Extracted page text data:
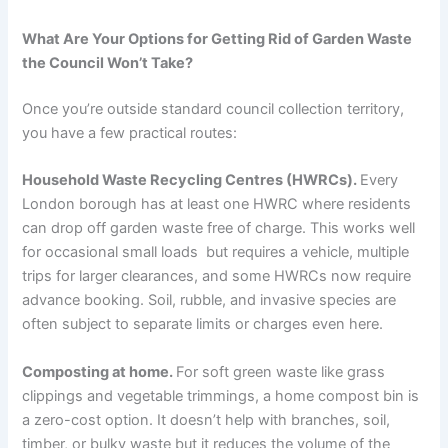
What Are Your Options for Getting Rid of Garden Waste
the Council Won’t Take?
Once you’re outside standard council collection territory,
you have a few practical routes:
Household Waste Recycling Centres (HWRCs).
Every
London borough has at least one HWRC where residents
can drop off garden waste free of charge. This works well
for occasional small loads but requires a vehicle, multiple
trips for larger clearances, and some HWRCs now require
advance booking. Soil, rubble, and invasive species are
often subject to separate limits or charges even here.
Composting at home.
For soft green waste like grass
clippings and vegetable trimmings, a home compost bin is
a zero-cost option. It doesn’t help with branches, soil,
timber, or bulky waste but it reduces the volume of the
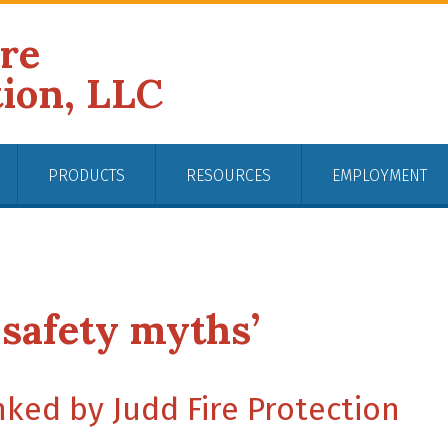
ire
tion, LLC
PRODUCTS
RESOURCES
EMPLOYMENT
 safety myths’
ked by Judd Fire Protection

What to do :: Every line above from the line with "you have a few" to the line with "a zero-cost option.", inclusive, must be returned exactly; no other line belongs in the reply.

Task result ::
you have a few practical routes:
Household Waste Recycling Centres (HWRCs).
Every
London borough has at least one HWRC where residents
can drop off garden waste free of charge. This works well
for occasional small loads but requires a vehicle, multiple
trips for larger clearances, and some HWRCs now require
advance booking. Soil, rubble, and invasive species are
often subject to separate limits or charges even here.
Composting at home.
For soft green waste like grass
clippings and vegetable trimmings, a home compost bin is
a zero-cost option. It doesn’t help with branches, soil,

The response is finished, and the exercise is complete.